┌─ Data for review

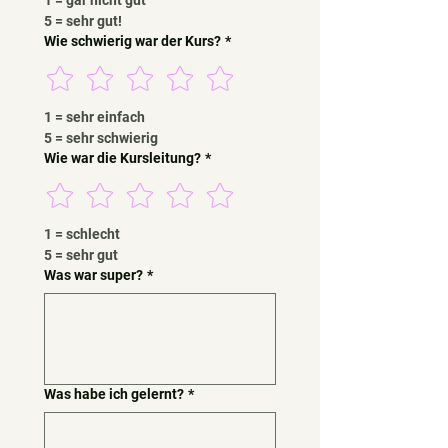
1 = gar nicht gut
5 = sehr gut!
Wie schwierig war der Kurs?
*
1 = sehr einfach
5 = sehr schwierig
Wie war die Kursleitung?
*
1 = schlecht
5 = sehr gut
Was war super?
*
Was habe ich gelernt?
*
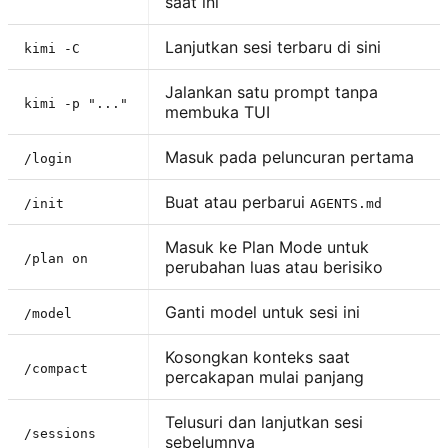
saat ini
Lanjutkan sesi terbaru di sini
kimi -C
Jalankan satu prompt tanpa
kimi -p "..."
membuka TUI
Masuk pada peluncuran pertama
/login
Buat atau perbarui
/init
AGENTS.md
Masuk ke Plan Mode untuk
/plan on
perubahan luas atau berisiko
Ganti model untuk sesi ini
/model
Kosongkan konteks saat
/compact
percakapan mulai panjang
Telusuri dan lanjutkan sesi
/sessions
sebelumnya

└─
┌─ Data for review

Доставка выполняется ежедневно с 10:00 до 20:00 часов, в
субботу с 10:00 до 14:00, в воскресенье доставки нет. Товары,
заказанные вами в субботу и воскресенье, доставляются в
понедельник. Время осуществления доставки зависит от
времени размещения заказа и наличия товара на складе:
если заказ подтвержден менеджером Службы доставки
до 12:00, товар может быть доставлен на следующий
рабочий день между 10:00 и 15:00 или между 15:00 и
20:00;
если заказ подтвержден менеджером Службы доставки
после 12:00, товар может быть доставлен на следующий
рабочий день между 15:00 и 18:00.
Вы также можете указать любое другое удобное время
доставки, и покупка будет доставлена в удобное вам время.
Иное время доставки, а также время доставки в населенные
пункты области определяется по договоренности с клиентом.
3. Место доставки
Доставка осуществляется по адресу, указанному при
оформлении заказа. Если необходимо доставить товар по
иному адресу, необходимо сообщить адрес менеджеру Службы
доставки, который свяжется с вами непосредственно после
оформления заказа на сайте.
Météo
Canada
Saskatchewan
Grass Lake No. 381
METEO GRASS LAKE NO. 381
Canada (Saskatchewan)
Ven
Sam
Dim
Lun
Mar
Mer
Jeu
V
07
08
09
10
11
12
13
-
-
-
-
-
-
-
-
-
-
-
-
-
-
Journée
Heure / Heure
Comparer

└─

■ **What you have to do**:
Count up the lines containing "необходимо" in the listing above, then write that number and stop.

■ **Result of this task**:
2